Prologue: The Table Top Game

On a cool fall afternoon in 1972, a trio of Minnesotans pulled into Lake Geneva, Wisconsin, a picturesque lakeside town about an hour north of Chicago. They puttered through the four-block downtown, pulling into a driveway just a few streets outside the tiny main street. Two of them, Dave Arneson and Dave Megarry, anxiously rechecked their bags as they emerged from their car. They'd driven across the state in part to show off games they'd made. If they'd forgotten anything, it was too late to go back, but they wanted to make sure all their materials were in order.

Lake Geneva then, as now, was an unlikely gaming mecca. A resort town with a population of five thousand people, (a figure that quadrupled in the summer when people came to swim in the lake's uncharacteristically clear, rock-bottomed waters), it had been better known as the summer home for wealthy families such as the chewing-gum Wrigleys and the home-appliance Maytags. It was also home to the thirty-four-year-old Gary Gygax, a game player and game writer whose peripatetic energy and immense curiosity had already earned him a prominent place in a community of Midwesterners fascinated by military- and history-themed games.

Arneson and Gygax had met before, at the Gen Con gaming convention that Gygax had started in Lake Geneva a few years earlier. The two had collaborated on a sailing game called Don't Give Up the Ship. Now Arneson was working on a new adventure game with a style of play that was as close to theater as it was to the community's wargames—open-ended miniature soldier battles that involved players moving figurines around an open play space as opposed to a more traditional board. Megarry, too, had been trying out a new board game, played more conventionally with dice and cards, but set underground in a monster-infested dungeon.
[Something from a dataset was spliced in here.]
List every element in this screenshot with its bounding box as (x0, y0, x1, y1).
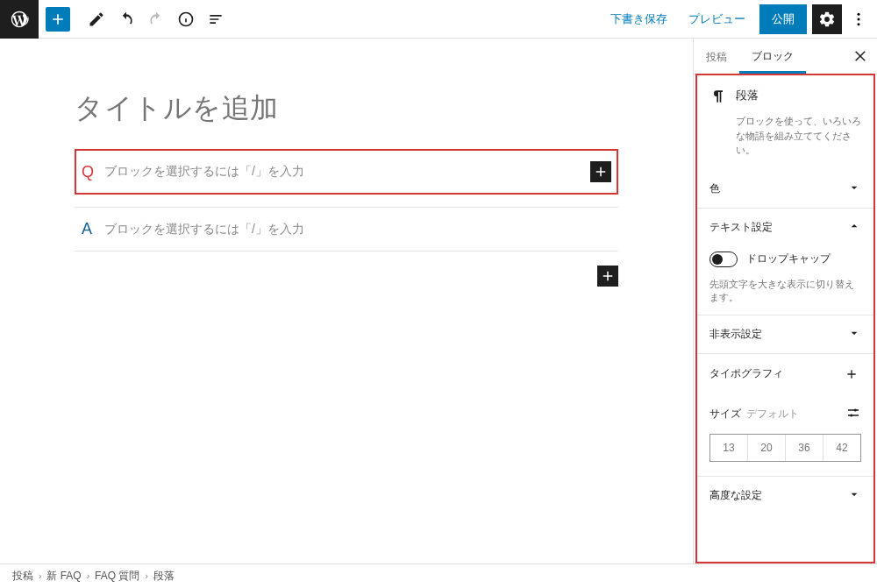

Gygax had heard about them and wanted to see both.

"Come on in," Gygax told the visitors. "I'll show you around."

He let them inside, showed them where they would be sleeping, and then led them down to the basement. Gygax had built a sand table, twelve feet long by six feet wide, where his usual weekend group played its open-ended, often war-themed games. One of these was Gygax's own Chainmail, in which players used little figurines, improvisational storytelling, and dice rolls to simulate medieval battles. He'd recently modified the game, adding elements of fantasy, such as trolls and dragons and magicians that shot fireballs, (which, not so coincidentally, had the same blast radius as the cannons used for other games played on this table). The new version had proved wildly popular, sometimes attracting as many as twenty or thirty gamers to the table.

As the sun set, the little group gathered upstairs to play at Gygax's dining room table. A few other people from the Lake Geneva scene had joined them, including Gygax's own twelve-year-old son, Ernie. They tried Megarry's game first. The players traversed a board made of graph paper, running into monsters and fighting them with magic spells. "I said, 'Wow, this is a great adaptation.' It was Chainmail in a dungeon," Gygax remembered later.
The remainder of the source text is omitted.